When writing my previous post I silently hoped I was finished contributing more Erlang solutions to Tim Bray’s Wide Finder project. Tim already told me my code was running really well on his T5120, and yet in my last post, I nearly doubled the speed of that code, so I figured I was in good shape. But then Caoyuan Deng came up with something faster. He asked me to run it on my 8-core Linux box, and sure enough, it was fast, but didn’t seem to be using the CPU that well.
So, I thought some more about the problem. Last time I said I was using Boyer-Moore searching, but only sort of. This is because I was using Erlang function argument pattern matching, which proceeds forward, not backward as Boyer-Moore does. I couldn’t help but think that I could get more speed by doing that right.
I was also concerned about the speed of reading the input file. Reading it in chunks seems like the obvious thing to do for such a large file (Tim’s sample dataset is 236140827 bytes). It turns out that reading in chunks can cumulatively take over a second using klacke’s
bfile module, but it takes only about a third of a second to read the whole thing into memory in one shot. By my measurements the
bfile module is noticeably faster at doing this than the Erlang
file:read_file/1. Even my Macbook Pro can read the whole dataset without significant trouble, so I imagine the T5120 can do it with ease.
So, I changed tactics:
- Read the whole dataset into an Erlang binary in one shot, then break it into chunks based on the number of schedulers that the Erlang system is using.
- Stop breaking chunks into smaller blocks at newline boundaries.
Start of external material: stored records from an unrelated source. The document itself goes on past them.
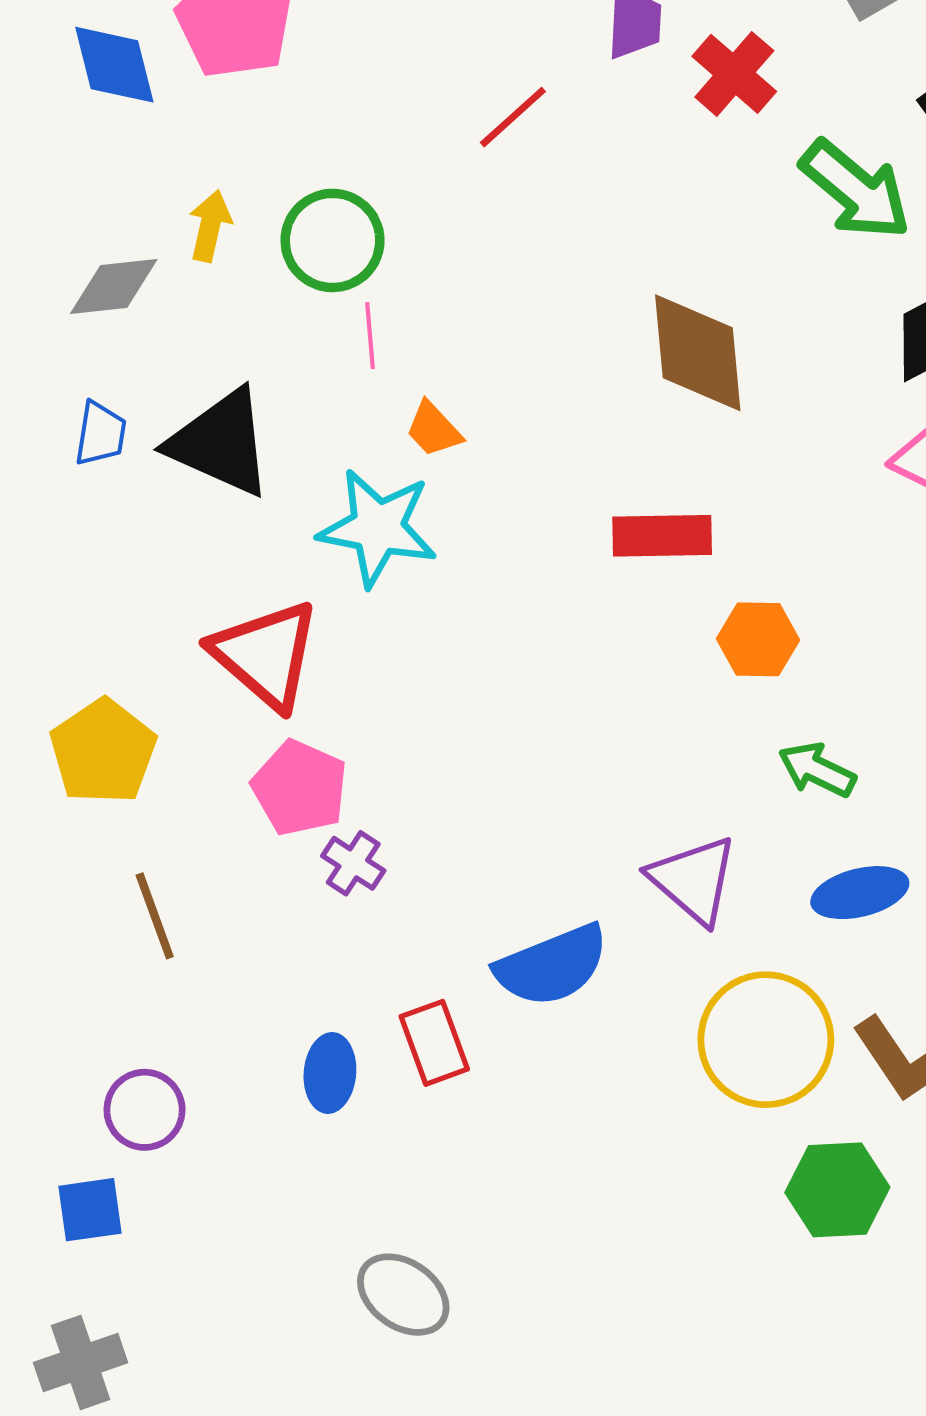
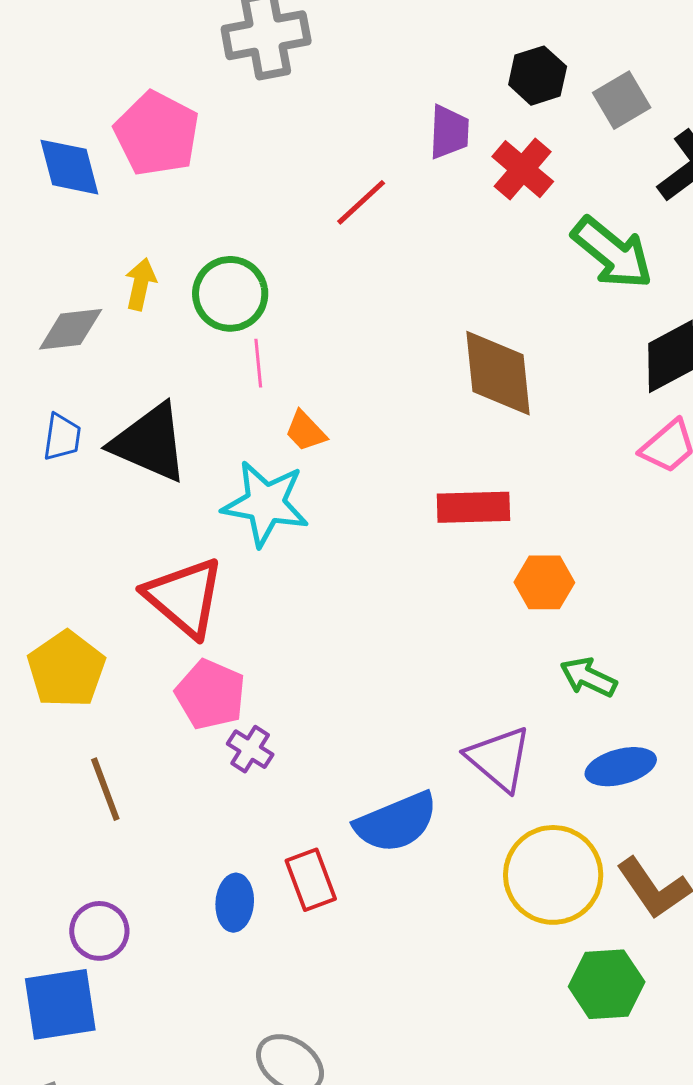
blue square: (90, 1210) -> (60, 1004), size x1.5

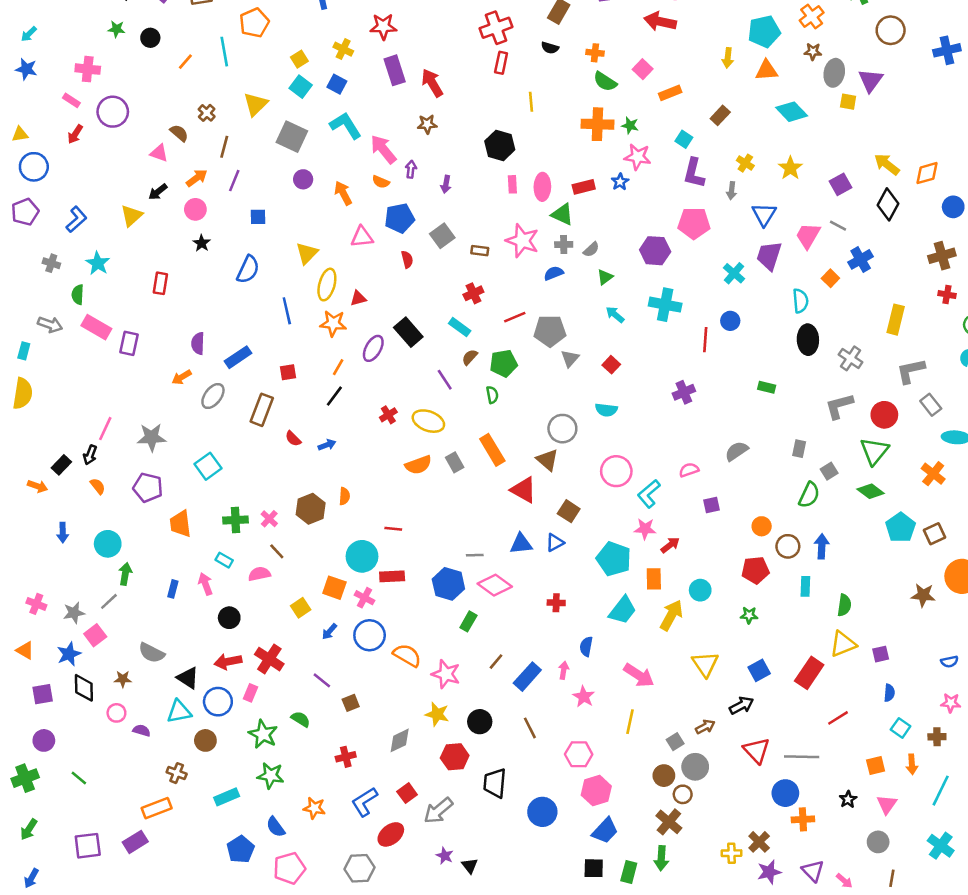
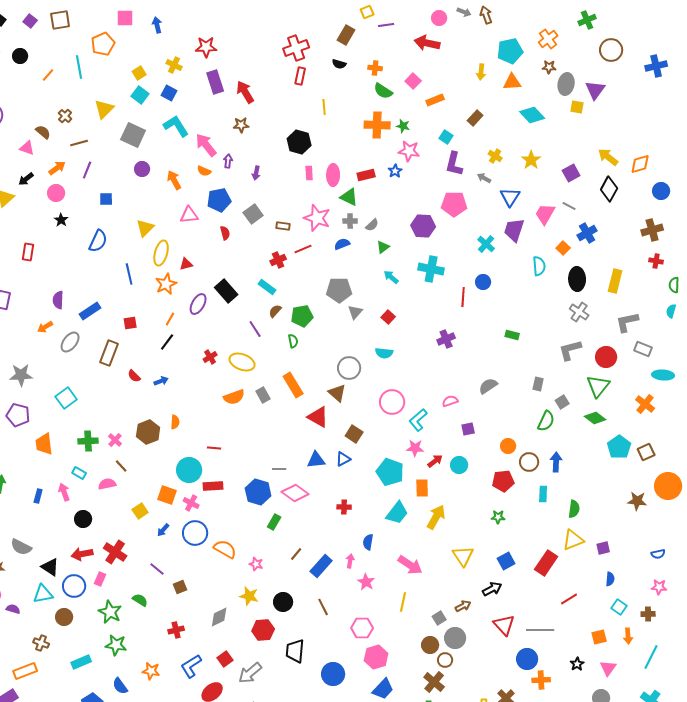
brown line: (224, 147) -> (79, 143), turned 60
gray arrow: (732, 191) -> (484, 178), turned 112
red line: (515, 317) -> (303, 249), moved
orange star: (333, 323) -> (166, 284), turned -30
black ellipse: (808, 340) -> (577, 279), moved
gray rectangle: (931, 405) -> (643, 349), turned -30
cyan circle: (700, 590) -> (459, 465), moved
pink star: (446, 674) -> (256, 564), size x0.6

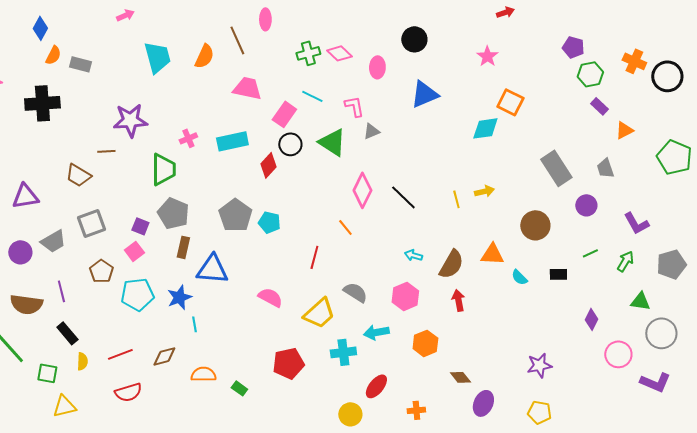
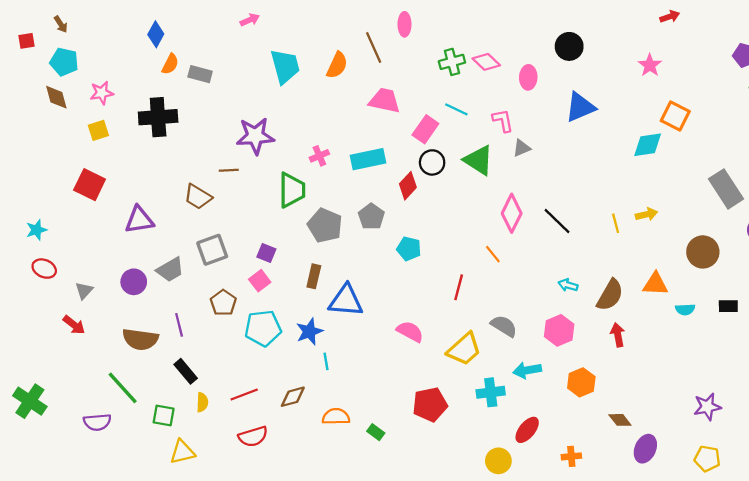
gray pentagon: (173, 213) -> (325, 225), moved
gray pentagon: (235, 215) -> (371, 217), moved, size x0.7
cyan semicircle: (519, 277) -> (685, 309), turned -48

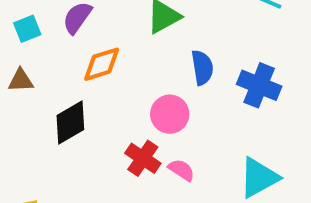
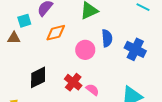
cyan square: (27, 29) -> (24, 21), moved
pink circle: (170, 114) -> (85, 50), moved
black diamond: (70, 122) -> (38, 77), moved

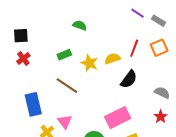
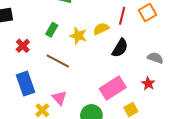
green rectangle: (64, 55) -> (52, 30), turned -32
red cross: (23, 59) -> (23, 46), moved
red star: (161, 117) -> (148, 84), moved

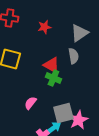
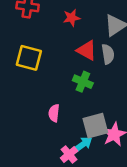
red triangle: (51, 65) -> (87, 50), moved
pink semicircle: (30, 103) -> (54, 113), turned -32

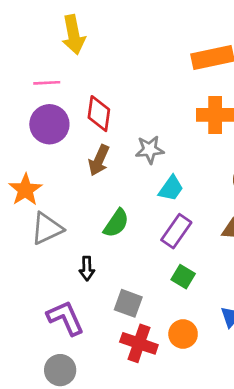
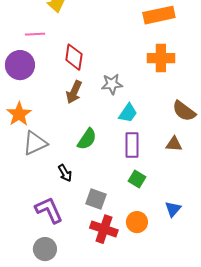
purple circle: (49, 124) -> (20, 65), moved
purple rectangle: (176, 231) -> (132, 145), turned -35
black arrow: (87, 269) -> (65, 173), turned -30

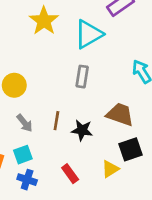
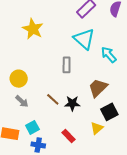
cyan triangle: (89, 34) -> (84, 39), moved, turned -40
brown trapezoid: (120, 114) -> (98, 88), turned -55
brown line: (56, 121) -> (53, 99), turned -48
gray arrow: (25, 123) -> (22, 101), moved

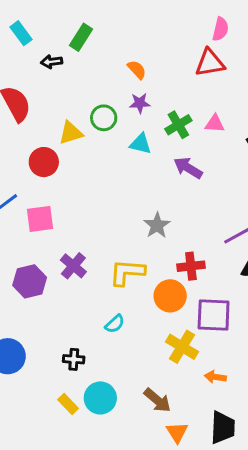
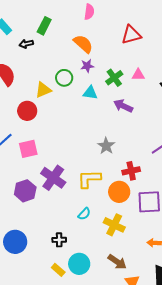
pink semicircle: (220, 29) -> (89, 12), moved
orange semicircle: (137, 70) -> (83, 44), size x1.5
purple cross: (73, 266) -> (53, 178), size x1.4
yellow cross: (182, 347) -> (114, 225), moved

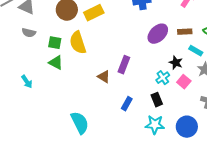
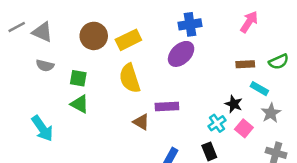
purple ellipse: (158, 34) -> (181, 54), moved
yellow semicircle: (78, 43) -> (130, 78), moved
purple rectangle: (124, 65) -> (167, 107), turned 66
cyan arrow: (27, 82) -> (42, 128), size x1.5

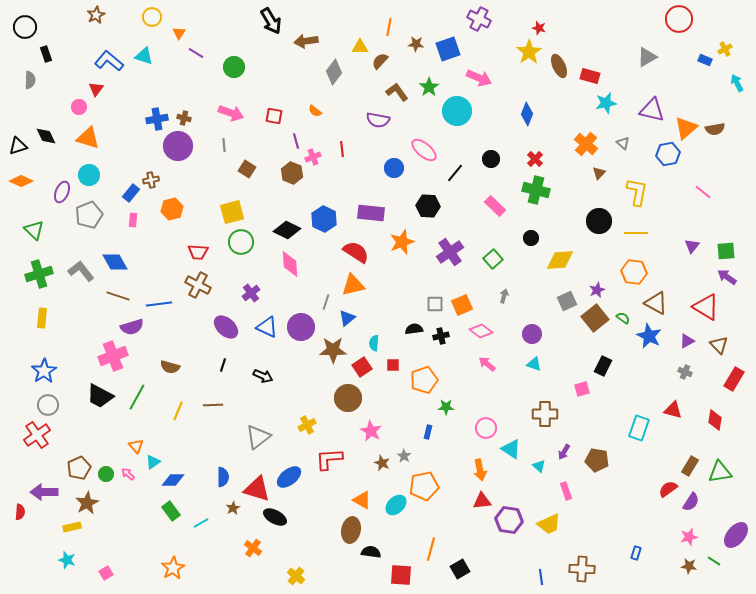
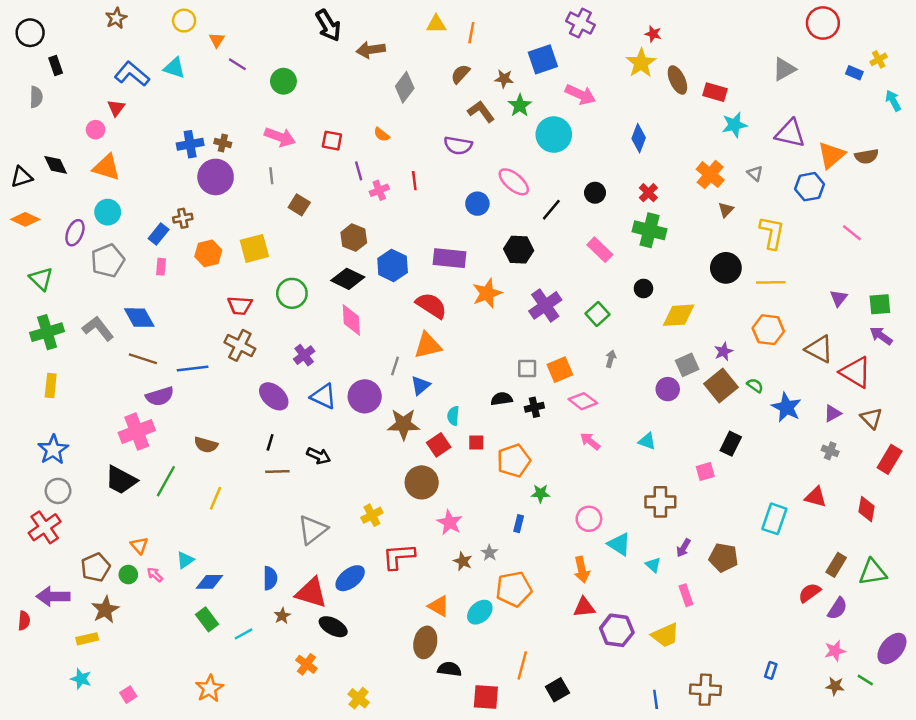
brown star: (416, 44) -> (504, 79), moved
yellow triangle: (360, 47) -> (436, 24), moved
brown hexagon: (292, 173) -> (354, 238), moved
yellow square: (232, 212) -> (254, 248), moved
brown triangle: (656, 303) -> (819, 349), moved
purple circle: (532, 334) -> (668, 389), moved
brown line: (213, 405) -> (277, 472), moved
orange triangle: (136, 446) -> (139, 545), moved

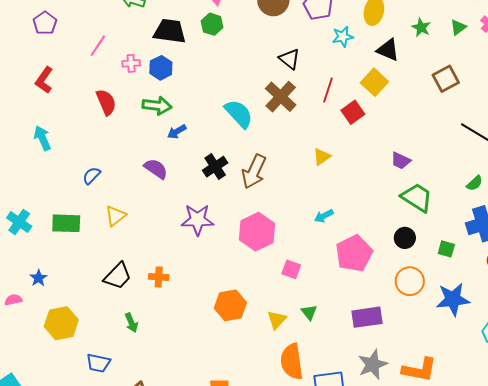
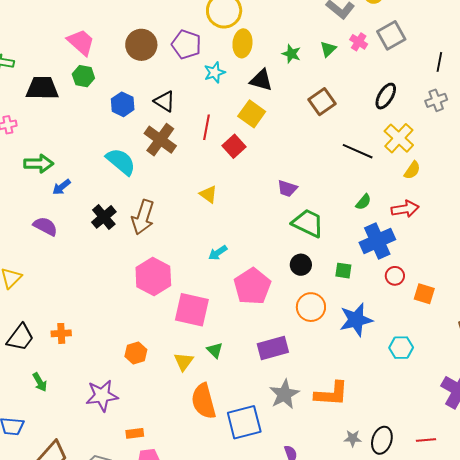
blue hexagon: (161, 68) -> (123, 104), moved
yellow triangle: (322, 157) -> (208, 194), turned -42
purple star: (197, 220) -> (102, 396), moved
pink square: (291, 269) -> (192, 310), size x1.8
orange hexagon: (230, 305) -> (136, 353), size x0.7

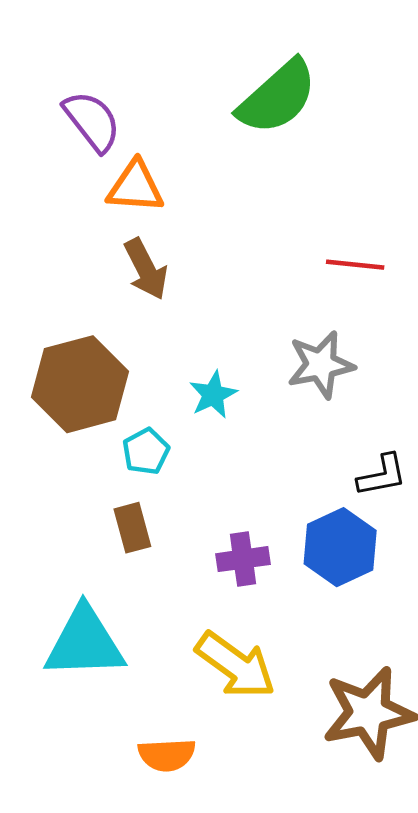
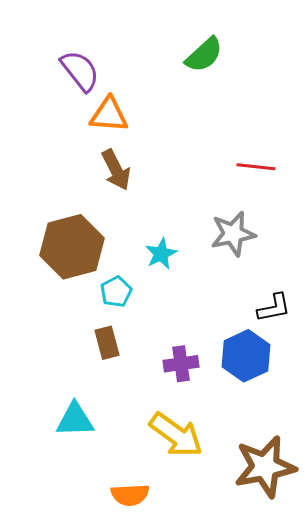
green semicircle: (277, 97) -> (204, 55), size x0.7
cyan triangle: (85, 643) -> (75, 420), size x0.7

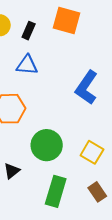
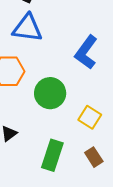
blue triangle: (27, 65) -> (27, 28), size x1.4
green circle: (47, 145) -> (50, 93), moved

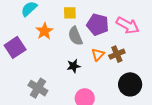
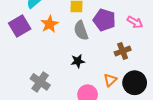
pink arrow: (128, 25) -> (135, 22), size x0.7
purple square: (15, 47) -> (20, 26), moved
orange triangle: (98, 55) -> (110, 80), moved

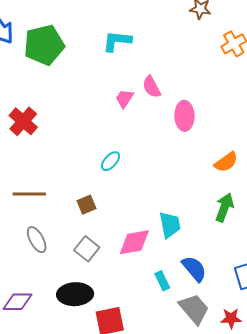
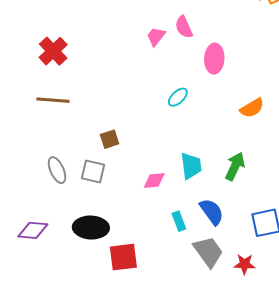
cyan ellipse: (110, 161) -> (178, 97), moved
brown line: (29, 194) -> (53, 100), moved
green arrow: (224, 207) -> (235, 166), moved
pink diamond: (134, 242) -> (154, 181), size x0.7
gray square: (87, 249) -> (93, 171), moved, turned -30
This took too much time. Instead, just grab a block, search from the end to find the final newline, and then process it for pattern matches.
- Change the search module to do something much closer to Boyer-Moore regarding backwards searching, streamline the code that matches the variable portion of the search pattern, and be smarter about skipping ahead on failed matches.
- Balance the parallelized collection of match data by multiple independent processes against the creation of many small dictionaries that later require merging.
This new version reads the whole dataset, takes the first chunk, finds the final newline, then kicks off one process to collect matches and a separate process to find the matches. It then moves immediately onto the next block, doing the same thing again. What that means is the main process spends its time finding newlines and launching processes while other processes look for matches and collect them. At the end, the main process collects the collections, merges them, and prints out the top ten.
On my 8-core 2.33GHz Linux box with 8 GB of RAM:
$ time erl -smp -noshell -run tbray15 main o1000k.ap
At 4.124s, this is significantly faster than the 6.663s I saw with my previous version. The user time is 6x the elapsed time, so we’re using the cores well. What’s more, if you change the block size, which indirectly controls the number of Erlang processes that run, you can clearly see a pretty much linear speedup as more cores get used. Below is the output from a loop where the block size starts at the file size and then divides by two on each iteration (I’ve edited the output to make it more compact by flattening the
time output into three columns):
$ ((x=236140827)) ; while ((x>32768))
do echo $x
time erl -smp -noshell -run tbray15 main o1000k.ap $x >/dev/null
236140827: 0m38.072s, 0m52.159s, 0m3.984s
118070413: 0m18.294s, 0m37.922s, 0m4.571s
59035206: 0m11.374s, 0m36.694s, 0m9.098s
29517603: 0m4.598s, 0m27.825s, 0m2.180s
14758801: 0m4.225s, 0m26.237s, 0m2.134s
7379400: 0m4.181s, 0m25.779s, 0m1.873s
3689700: 0m4.124s, 0m25.124s, 0m1.916s
1844850: 0m4.149s, 0m24.931s, 0m1.969s
922425: 0m4.132s, 0m24.894s, 0m1.822s
461212: 0m4.170s, 0m24.588s, 0m2.026s
230606: 0m4.185s, 0m24.548s, 0m2.035s
115303: 0m4.215s, 0m24.755s, 0m2.025s
57651: 0m4.317s, 0m25.199s, 0m1.985s
The elapsed time between the top four entries show the multiple cores kicking in, essentially doubling the performance each time. Once we hit the 4 second range, performance gains are small but steady roughly down to a block size of 922425, but then they start to creep up again. My guess is that this is because smaller blocks mean more Erlang
dict instances being created to capture matches, and all those dictionaries then have to be merged to collect the final results. In the middle, where performance is best, the user time is roughly 6x the elapsed time as I already mentioned, which means that if Tim runs this on his T5120, he should see excellent performance there as well.